-
By Date range extractor, we mean a scrapper that scrap the data from the Python Insider blog with release date within the given start and end date.
-
To achive this let us build a REST API that accepts the post parameter, start_date and end_date.
-
This API should scrap the data from the website that comes within that date range and save the data in the db as well as return the data to us as JSON response.
-
To support this API, let us modify our script which is present in the apps.py file.
-
Modify the function start_extraction() which is present inside apps.py file as following
def start_extraction(start_date=None, end_date=None):
print("Extraction started")
url = "https://blog.python.org/"
data = requests.get(url)
page_soup = BeautifulSoup(data.text, 'html.parser')
if start_date:
start_date = parse(start_date)
if end_date:
end_date = parse(end_date)
blogs = page_soup.select('div.date-outer')
truncate_table()
for blog in blogs:
date = blog.select('.date-header span')[0].get_text()
converted_date = parse(date)
if start_date and converted_date < start_date:
continue
if end_date and converted_date > end_date:
continue
post = blog.select('.post')[0]
title = ""
title_bar = post.select('.post-title')
if len(title_bar) > 0:
title = title_bar[0].text
else:
title = post.select('.post-body')[0].contents[0].text
# getting the author and blog time
post_footer = post.select('.post-footer')[0]
author = post_footer.select('.post-author span')[0].text
time = post_footer.select('abbr')[0].text
add_row_to_blog(title, author, date, time)
print("\nTitle:", title.strip('\n'))
print("Date:", date, )
print("Time:", time)
print("Author:", author)
# print("Number of blogs read:", count)
print(
"\n---------------------------------------------------------------------------------------------------------------\n")
- Need to include one more import statement to support a function that is used in the above code ie., parse function. So modify the import statements as following
from django.apps import AppConfig
import psycopg2
import requests
import re
from bs4 import BeautifulSoup, element
import datetime
from dateutil.parser import parse
- Let us modify the views.py file to support the REST API. Add the below class to the existing contents in views.py file
@method_decorator(csrf_exempt, name='dispatch')
class BlogView(View):
def post(self, request):
start_date = request.POST.get('start_date', None)
end_date = request.POST.get('end_date', None)
apps.start_extraction(start_date=start_date, end_date=end_date)
blog_model_list = Blog.objects.filter()
blogs = []
for blog in blog_model_list:
data = {
"Title": blog.title,
"Release Date": blog.release_date,
"Author": blog.author,
"Blog time": blog.blog_time
}
blogs.append(data)
return JsonResponse({'status': 'success', "students": blogs}, status=200)

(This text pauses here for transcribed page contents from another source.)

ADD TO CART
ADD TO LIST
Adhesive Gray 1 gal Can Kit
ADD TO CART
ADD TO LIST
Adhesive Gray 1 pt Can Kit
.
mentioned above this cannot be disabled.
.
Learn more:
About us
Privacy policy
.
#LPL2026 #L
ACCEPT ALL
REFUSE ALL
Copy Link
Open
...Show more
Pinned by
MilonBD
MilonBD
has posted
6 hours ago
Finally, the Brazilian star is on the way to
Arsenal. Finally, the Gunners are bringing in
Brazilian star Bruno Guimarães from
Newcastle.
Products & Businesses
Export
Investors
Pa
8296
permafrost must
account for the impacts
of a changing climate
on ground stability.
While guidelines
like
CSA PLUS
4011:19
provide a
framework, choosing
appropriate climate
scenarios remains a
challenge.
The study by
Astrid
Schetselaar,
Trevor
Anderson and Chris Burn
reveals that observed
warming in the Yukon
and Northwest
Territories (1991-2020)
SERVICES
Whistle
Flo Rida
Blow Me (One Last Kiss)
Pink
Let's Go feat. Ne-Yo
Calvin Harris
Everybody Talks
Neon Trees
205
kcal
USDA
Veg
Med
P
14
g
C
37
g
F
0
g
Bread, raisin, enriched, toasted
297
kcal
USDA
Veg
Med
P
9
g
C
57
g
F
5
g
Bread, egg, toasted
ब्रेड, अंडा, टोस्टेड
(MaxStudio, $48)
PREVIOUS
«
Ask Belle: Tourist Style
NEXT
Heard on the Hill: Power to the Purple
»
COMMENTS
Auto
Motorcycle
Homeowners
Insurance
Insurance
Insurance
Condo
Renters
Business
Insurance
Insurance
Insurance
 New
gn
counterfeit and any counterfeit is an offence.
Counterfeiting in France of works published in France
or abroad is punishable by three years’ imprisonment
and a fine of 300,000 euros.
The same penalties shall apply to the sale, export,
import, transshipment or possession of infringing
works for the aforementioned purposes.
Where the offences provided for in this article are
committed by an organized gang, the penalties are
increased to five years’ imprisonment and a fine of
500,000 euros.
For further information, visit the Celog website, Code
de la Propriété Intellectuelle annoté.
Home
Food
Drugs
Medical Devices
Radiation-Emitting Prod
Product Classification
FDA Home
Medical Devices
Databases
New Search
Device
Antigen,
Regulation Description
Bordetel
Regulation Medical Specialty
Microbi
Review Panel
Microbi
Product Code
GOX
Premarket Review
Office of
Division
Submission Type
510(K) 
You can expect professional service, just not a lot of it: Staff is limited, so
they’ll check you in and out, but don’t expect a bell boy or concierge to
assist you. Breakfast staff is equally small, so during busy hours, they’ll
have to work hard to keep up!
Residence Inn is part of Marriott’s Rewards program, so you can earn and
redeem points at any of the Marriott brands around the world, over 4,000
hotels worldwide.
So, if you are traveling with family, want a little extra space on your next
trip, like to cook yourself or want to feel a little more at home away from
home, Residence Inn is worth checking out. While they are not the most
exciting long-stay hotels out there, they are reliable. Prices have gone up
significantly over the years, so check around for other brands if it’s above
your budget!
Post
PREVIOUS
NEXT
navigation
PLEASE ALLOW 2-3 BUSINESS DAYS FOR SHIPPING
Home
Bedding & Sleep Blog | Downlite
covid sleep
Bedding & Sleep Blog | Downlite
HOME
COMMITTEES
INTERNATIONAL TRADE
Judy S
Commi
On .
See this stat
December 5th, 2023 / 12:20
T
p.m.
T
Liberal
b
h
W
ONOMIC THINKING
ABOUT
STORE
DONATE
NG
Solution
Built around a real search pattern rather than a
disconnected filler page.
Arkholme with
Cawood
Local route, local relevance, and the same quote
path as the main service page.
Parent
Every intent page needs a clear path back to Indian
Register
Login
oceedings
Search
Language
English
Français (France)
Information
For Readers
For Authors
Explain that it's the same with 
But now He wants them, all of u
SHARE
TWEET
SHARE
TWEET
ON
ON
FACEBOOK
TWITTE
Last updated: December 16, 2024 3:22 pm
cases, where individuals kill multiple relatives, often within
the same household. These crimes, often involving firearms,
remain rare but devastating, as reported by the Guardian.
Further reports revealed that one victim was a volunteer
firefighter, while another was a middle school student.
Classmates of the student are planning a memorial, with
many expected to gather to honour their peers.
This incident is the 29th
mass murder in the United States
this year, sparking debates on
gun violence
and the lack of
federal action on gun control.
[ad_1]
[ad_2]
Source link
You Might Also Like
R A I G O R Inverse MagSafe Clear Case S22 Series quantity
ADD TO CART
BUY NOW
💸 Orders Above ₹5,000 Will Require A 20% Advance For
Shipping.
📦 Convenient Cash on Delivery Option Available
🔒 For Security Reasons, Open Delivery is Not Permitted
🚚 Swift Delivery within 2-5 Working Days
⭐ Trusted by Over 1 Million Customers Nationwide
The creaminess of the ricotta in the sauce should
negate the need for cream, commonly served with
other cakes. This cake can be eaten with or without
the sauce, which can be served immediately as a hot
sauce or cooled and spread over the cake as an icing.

- In order to invoke this API, we need to include the url in urls.py file. Modify the urls.py file as follows
from django.urls import path
from . import views
urlpatterns = [
path('rest/student/<int:rolno>', views.StudentView.as_view()),
path('rest/student/', views.StudentView.as_view()),
path('rest/student/<str:branch>', views.StudentView.as_view()),
path('start_python_blog_scraping', views.python_blog_scrap, name='triger'),
path('rest/blog/', views.BlogView.as_view())
]
-
Let us call the API. Make sure the server is running.
-
Open a new tab in your terminal and run the below CURL to call the API
curl -X POST http://0.0.0.0:8000/members/rest/blog/ -d "start_date=2022-06-06&end_date=2022-07-26"
-
This should extract only the articles that comes within that date range. You should get the output as JSON response.
-
Also verify the data in the database.
-
Here we need will be passing the no_of_articles and start_id as parameters.
-
If we pass, say 5 as no_of_artcles, we expect the scrapper to extract just 5 articles.
-
If we also specify the start_id value, say 2. Then we expect the scrapper to extract artcles from 2nd one.
-
To achieve this let us Modify the function start_extraction() which is present inside apps.py file as following
def start_extraction(start_date=None, end_date=None, no_of_articles=None, start_id = None):
print("Extraction started")
url = "https://blog.python.org/"
data = requests.get(url)
page_soup = BeautifulSoup(data.text, 'html.parser')
if start_date:
start_date = parse(start_date)
if end_date:
end_date = parse(end_date)
blogs = page_soup.select('div.date-outer')
truncate_table()
article_count = 0
counter = 1
for blog in blogs:
article_count += 1
if start_id and article_count < int(start_id):
continue
if no_of_articles and counter > int(no_of_articles):
continue
date = blog.select('.date-header span')[0].get_text()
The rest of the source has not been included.